An app can declare camera, microphone, geolocation, or clipboardWrite in its UI permissions to reach the matching browser API; each is delegated to the sandbox via Permissions-Policy and still prompts the viewer for consent at first use. These features require the sandbox to run on a dedicated origin (a configured sandbox domain, or the localhost/127.0.0.1 split in local dev). On the same-origin fallback the sandbox is an opaque origin, which browsers cannot grant powerful features to, so these requests are blocked regardless of the declaration.

Shared-app trust boundary

A shared (team or org) app is author-written HTML executing in a viewer's browser.
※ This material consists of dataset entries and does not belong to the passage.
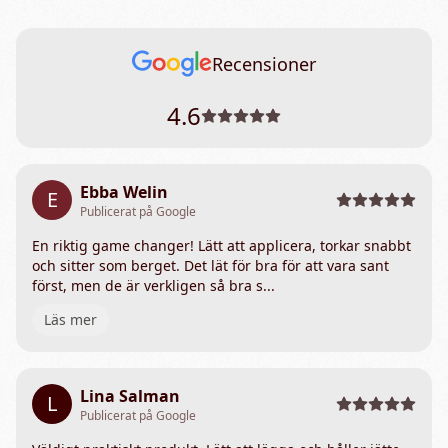
Recensioner
4.6
Ebba Welin
E
Publicerat på Google
En riktig game changer! Lätt att applicera, torkar snabbt
och sitter som berget. Det lät för bra för att vara sant
först, men de är verkligen så bra s...
Läs mer
Lina Salman
L
Publicerat på Google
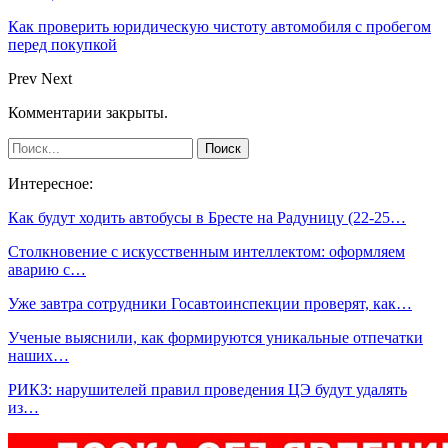
Как проверить юридическую чистоту автомобиля с пробегом
перед покупкой
Prev
Next
Комментарии закрыты.
Интересное:
Как будут ходить автобусы в Бресте на Радуницу (22-25…
Столкновение с искусственным интеллектом: оформляем
аварию с…
Уже завтра сотрудники Госавтоинспекции проверят, как…
Ученые выяснили, как формируются уникальные отпечатки
наших…
РИКЗ: нарушителей правил проведения ЦЭ будут удалять
из…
The viewer is protected by three layers: the HTML runs in an isolated sandbox iframe; its network access is blocked by the platform CSP (MCP tools are the only data path); and every tool and data-store call is gated by the viewing user's RBAC, not the author's. Note the converse too: the app's code sees the viewer's id and display name (archestra.user), and tool calls it makes run with the viewer's credentials. Share apps only with people you would grant the app's tool and data access.

Templates

A single default starter seeds a new app's HTML when no explicit HTML is given on create: a themed empty state that centers the app's name, a prompt-only call to action, and a short list of what an app can build on (assigned MCP tools, the per-user and shared data store, built-in AI). It leans on the injected baseline stylesheet, so it looks themed with no full theme of its own. Resolution is server-side — POST /api/apps (with an optional templateId) or scaffold_app seeds the starter's HTML as version 1, substituting the app's name (the id is kept as provenance). The starter's mark follows your branding: when the organization has a logo configured in appearance settings, new apps seed with that logo instead of the Archestra mark. Explicit HTML always wins over the template.